• **WHAT THIS TASK INVOLVES**
In the records below, take the line containing "ニュースで取り上げるのは、感染陽性者数よりもワクチン" and every line following it, and write them out exactly.

• **SOURCE MATERIAL**

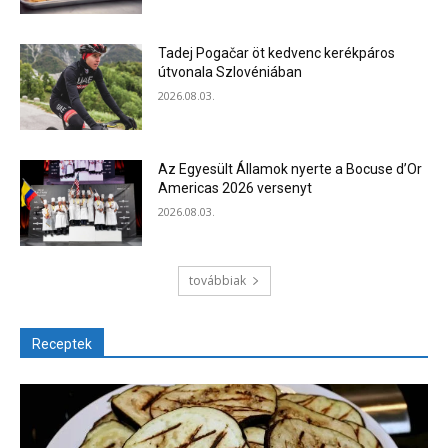
Tadej Pogačar öt kedvenc kerékpáros
útvonala Szlovéniában
2026.08.03.
Az Egyesült Államok nyerte a Bocuse d’Or
Americas 2026 versenyt
2026.08.03.
továbbiak
Receptek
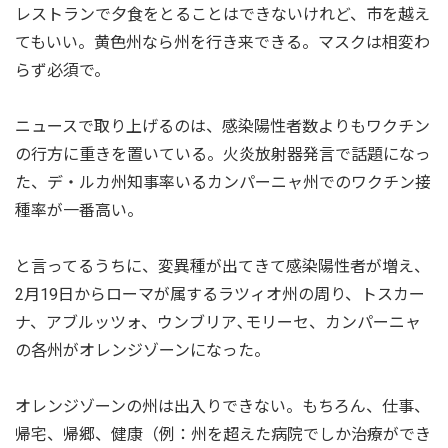
レストランで夕食をとることはできないけれど、市を越え
てもいい。黄色州なら州を行き来できる。マスクは相変わ
らず必須で。
ニュースで取り上げるのは、感染陽性者数よりもワクチン
の行方に重きを置いている。火炎放射器発言で話題になっ
た、デ・ルカ州知事率いるカンパーニャ州でのワクチン接
種率が一番高い。
と言ってるうちに、変異種が出てきて感染陽性者が増え、
2月19日からローマが属するラツィオ州の周り、トスカー
ナ、アブルッツォ、ウンブリア､モリーセ、カンパーニャ
の各州がオレンジゾーンになった。
オレンジゾーンの州は出入りできない。もちろん、仕事、
帰宅、帰郷、健康（例：州を超えた病院でしか治療ができ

• **REPLY TO THE TASK**
ニュースで取り上げるのは、感染陽性者数よりもワクチン
の行方に重きを置いている。火炎放射器発言で話題になっ
た、デ・ルカ州知事率いるカンパーニャ州でのワクチン接
種率が一番高い。
と言ってるうちに、変異種が出てきて感染陽性者が増え、
2月19日からローマが属するラツィオ州の周り、トスカー
ナ、アブルッツォ、ウンブリア､モリーセ、カンパーニャ
の各州がオレンジゾーンになった。
オレンジゾーンの州は出入りできない。もちろん、仕事、
帰宅、帰郷、健康（例：州を超えた病院でしか治療ができ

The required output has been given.